Tageslosung

Freitag, 19. Juli 2019
Mein Leben ist immer in Gefahr; aber dein Gesetz vergesse ich nicht.
Paulus schreibt: Ihr seid unserem Beispiel gefolgt und dem des Herrn, da ihr in großer Bedrängnis das Wort angenommen habt mit einer Freude, die aus dem heiligen Geist kommt.

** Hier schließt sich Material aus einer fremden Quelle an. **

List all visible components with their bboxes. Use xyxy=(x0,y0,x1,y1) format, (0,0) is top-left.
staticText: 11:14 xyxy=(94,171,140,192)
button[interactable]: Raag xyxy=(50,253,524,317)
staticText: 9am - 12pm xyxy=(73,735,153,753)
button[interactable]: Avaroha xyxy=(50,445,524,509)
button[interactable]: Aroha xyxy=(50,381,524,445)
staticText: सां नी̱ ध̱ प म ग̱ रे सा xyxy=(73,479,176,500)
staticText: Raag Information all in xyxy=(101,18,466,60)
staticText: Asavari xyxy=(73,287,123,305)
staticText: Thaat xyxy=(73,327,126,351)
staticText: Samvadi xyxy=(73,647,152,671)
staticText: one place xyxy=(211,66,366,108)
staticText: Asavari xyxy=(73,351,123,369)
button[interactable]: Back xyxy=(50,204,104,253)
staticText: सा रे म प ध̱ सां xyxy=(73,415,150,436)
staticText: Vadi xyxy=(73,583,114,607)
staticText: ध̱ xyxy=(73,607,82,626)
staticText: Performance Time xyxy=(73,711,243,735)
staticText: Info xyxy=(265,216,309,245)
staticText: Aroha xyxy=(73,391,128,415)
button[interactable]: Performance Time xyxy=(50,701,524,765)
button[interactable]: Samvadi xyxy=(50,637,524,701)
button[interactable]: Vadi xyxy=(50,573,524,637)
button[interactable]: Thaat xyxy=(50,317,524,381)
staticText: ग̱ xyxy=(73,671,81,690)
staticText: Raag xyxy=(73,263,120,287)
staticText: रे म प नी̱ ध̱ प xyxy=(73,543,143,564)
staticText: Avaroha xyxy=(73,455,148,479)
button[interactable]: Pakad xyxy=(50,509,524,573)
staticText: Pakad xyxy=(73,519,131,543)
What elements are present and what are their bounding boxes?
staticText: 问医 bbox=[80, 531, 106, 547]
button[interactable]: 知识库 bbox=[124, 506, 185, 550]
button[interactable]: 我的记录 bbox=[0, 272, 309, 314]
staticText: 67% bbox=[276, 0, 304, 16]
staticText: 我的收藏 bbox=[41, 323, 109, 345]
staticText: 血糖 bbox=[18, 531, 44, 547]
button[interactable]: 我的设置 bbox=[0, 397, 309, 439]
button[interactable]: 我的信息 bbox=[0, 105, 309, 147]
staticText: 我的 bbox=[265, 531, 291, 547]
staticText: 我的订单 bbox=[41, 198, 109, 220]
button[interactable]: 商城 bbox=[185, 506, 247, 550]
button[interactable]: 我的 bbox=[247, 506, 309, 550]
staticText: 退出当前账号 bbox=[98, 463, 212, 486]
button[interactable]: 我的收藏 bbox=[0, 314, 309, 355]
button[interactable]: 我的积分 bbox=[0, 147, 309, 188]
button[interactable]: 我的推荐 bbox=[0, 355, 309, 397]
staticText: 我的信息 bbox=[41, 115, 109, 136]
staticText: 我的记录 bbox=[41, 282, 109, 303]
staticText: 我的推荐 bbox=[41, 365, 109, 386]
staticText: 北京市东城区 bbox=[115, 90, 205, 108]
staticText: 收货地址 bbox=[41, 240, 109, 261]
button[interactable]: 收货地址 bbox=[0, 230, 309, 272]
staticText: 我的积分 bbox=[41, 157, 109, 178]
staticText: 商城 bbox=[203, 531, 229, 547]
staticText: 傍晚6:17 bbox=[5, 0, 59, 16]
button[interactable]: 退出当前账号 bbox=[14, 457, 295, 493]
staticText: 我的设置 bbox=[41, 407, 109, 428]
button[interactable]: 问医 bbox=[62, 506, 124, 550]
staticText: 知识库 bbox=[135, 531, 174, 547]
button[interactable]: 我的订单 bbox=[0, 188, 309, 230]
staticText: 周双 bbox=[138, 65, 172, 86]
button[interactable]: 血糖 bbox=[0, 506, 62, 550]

Predigt zu Pred 7,15-18 am 17.02.2019 in Meerholz

Predigt zu Pred 7,15-18

Klicken Sie hier zum HÖREN der Predigt! (und bitte entschuldigen Sie die lauten Klopfer zwischendrin... wird nächstes mal besser!)

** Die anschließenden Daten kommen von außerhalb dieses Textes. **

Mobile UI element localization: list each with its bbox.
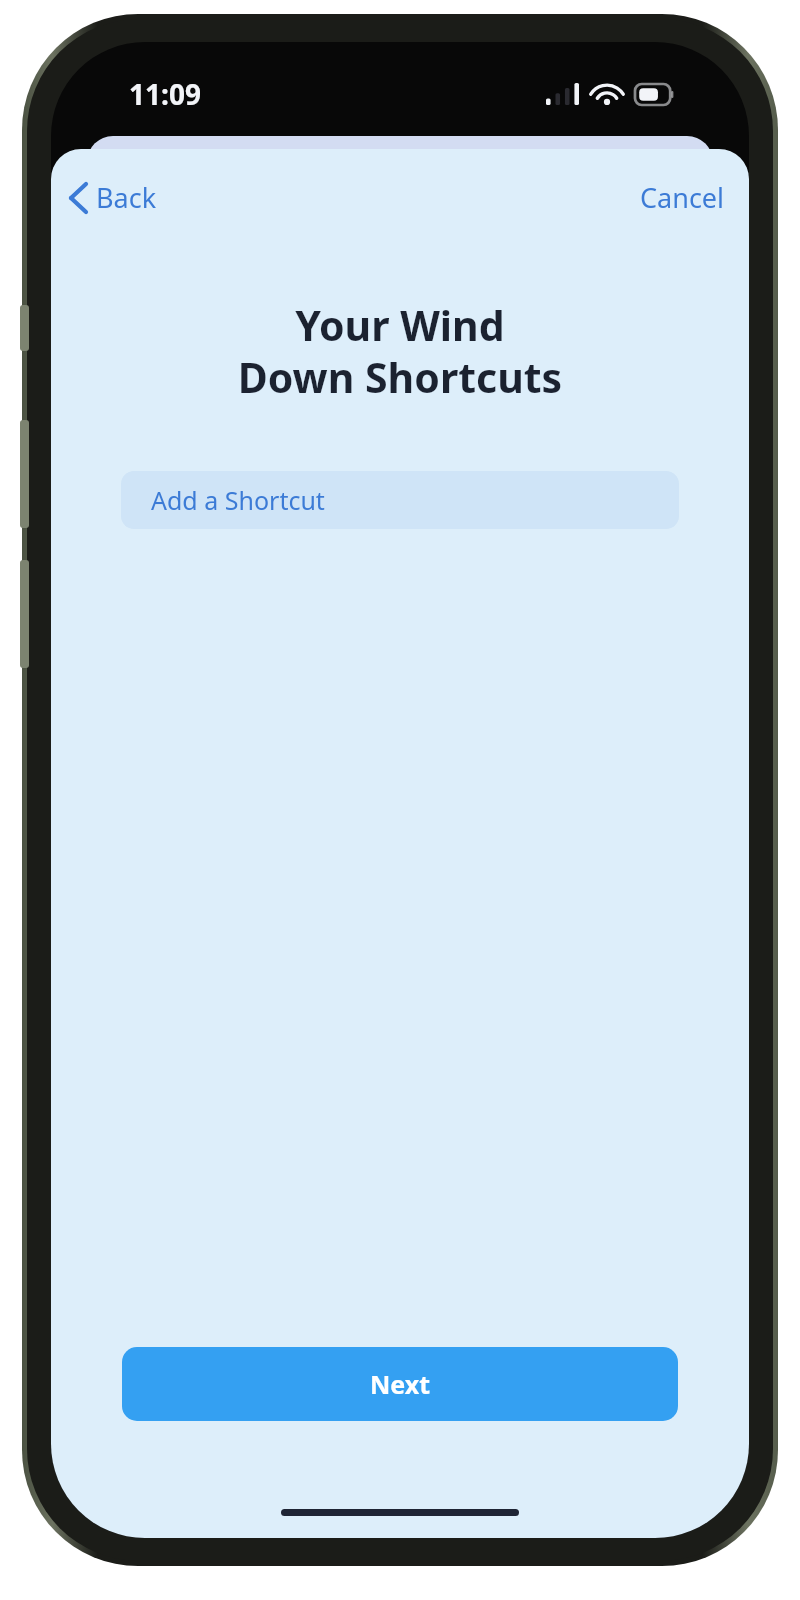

Heute habe ich eine gute und eine schlechte Nachricht für Sie. Achten Sie darauf in der Predigt, doch zunächst hören Sie doch mal auf diese Stimme hier:

Du musst gut sein! Ach, was sage ich: Du musst eigentlich perfekt sein, sonst kannst du’s gleich lassen. Ok, vielleicht nicht perfekt, aber wenn du nicht weißt, was du tust, dann lass es lieber gleich…. Kennen Sie diese innere Stimme?

Oder die?: ich bin ja selber schuld, dass ich krank geworden bin, schließlich habe ich mich lange nicht an die Ratschläge meiner Ärztin gehalten und das Gläschen Wein jeden Abend, das hätte ich auch mal lieber lassen sollen…

Oder die: Was bist du eigentlich für ein Freund, dass du dich so lange nicht meldest bei den Menschen, die dir wichtig sind?

Oder die? Das mehrgängige Essen, das ich an Weihnachten gekocht habe, war ja eigentlich ganz gut, aber das Kartoffelpüree hatte etwas zu viel Salz. Warum nur mache ich immer alles falsch?

Oder die: Du müsstest dich besser ernähren, mehr schlafen, dich ehrenamtlich engagieren, dein Leben endlich mal in den Griff bekommen… Du musst besser werden…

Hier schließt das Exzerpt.